◆ **TASK BRIEF**
Starting with the line that contains "権力集中による「ブレーキなき改革」" and stopping after the line that contains "чемпионат мира", return each line below exactly as written, with no others.

◆ **MATERIAL PROVIDED**
☆ ☆ ☆

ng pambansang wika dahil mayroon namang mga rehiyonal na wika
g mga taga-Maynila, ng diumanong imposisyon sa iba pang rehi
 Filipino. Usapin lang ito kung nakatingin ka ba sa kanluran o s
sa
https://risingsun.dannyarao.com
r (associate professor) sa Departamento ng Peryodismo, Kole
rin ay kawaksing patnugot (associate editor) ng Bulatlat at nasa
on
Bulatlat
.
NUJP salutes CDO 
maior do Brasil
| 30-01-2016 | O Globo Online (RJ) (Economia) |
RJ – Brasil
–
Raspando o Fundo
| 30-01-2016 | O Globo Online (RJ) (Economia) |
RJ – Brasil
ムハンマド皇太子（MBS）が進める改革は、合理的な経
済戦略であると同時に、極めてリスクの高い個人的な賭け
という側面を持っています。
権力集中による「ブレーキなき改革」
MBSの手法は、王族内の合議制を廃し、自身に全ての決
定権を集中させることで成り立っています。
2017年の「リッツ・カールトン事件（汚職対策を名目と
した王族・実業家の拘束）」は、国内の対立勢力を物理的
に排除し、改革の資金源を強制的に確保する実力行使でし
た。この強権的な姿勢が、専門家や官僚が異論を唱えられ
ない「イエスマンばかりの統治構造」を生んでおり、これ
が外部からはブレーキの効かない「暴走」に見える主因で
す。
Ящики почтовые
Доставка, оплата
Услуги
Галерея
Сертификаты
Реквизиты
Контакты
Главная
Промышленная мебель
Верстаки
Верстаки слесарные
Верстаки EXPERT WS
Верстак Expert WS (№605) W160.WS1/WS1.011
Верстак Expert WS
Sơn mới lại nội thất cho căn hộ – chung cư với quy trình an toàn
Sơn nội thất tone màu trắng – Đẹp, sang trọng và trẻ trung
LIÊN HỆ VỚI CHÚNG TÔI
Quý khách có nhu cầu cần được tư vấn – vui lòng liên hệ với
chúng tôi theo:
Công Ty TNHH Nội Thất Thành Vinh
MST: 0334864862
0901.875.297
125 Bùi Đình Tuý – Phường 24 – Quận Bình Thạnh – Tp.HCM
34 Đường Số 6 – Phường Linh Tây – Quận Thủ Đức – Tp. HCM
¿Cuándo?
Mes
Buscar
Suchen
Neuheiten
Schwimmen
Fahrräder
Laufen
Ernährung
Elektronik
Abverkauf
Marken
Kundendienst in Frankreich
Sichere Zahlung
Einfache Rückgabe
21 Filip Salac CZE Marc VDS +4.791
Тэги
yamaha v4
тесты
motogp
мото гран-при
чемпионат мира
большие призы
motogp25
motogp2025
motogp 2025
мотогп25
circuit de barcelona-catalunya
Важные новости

☆ ☆ ☆

◆ **SOLUTION BELOW**
権力集中による「ブレーキなき改革」
MBSの手法は、王族内の合議制を廃し、自身に全ての決
定権を集中させることで成り立っています。
2017年の「リッツ・カールトン事件（汚職対策を名目と
した王族・実業家の拘束）」は、国内の対立勢力を物理的
に排除し、改革の資金源を強制的に確保する実力行使でし
た。この強権的な姿勢が、専門家や官僚が異論を唱えられ
ない「イエスマンばかりの統治構造」を生んでおり、これ
が外部からはブレーキの効かない「暴走」に見える主因で
す。
Ящики почтовые
Доставка, оплата
Услуги
Галерея
Сертификаты
Реквизиты
Контакты
Главная
Промышленная мебель
Верстаки
Верстаки слесарные
Верстаки EXPERT WS
Верстак Expert WS (№605) W160.WS1/WS1.011
Верстак Expert WS
Sơn mới lại nội thất cho căn hộ – chung cư với quy trình an toàn
Sơn nội thất tone màu trắng – Đẹp, sang trọng và trẻ trung
LIÊN HỆ VỚI CHÚNG TÔI
Quý khách có nhu cầu cần được tư vấn – vui lòng liên hệ với
chúng tôi theo:
Công Ty TNHH Nội Thất Thành Vinh
MST: 0334864862
0901.875.297
125 Bùi Đình Tuý – Phường 24 – Quận Bình Thạnh – Tp.HCM
34 Đường Số 6 – Phường Linh Tây – Quận Thủ Đức – Tp. HCM
¿Cuándo?
Mes
Buscar
Suchen
Neuheiten
Schwimmen
Fahrräder
Laufen
Ernährung
Elektronik
Abverkauf
Marken
Kundendienst in Frankreich
Sichere Zahlung
Einfache Rückgabe
21 Filip Salac CZE Marc VDS +4.791
Тэги
yamaha v4
тесты
motogp
мото гран-при
чемпионат мира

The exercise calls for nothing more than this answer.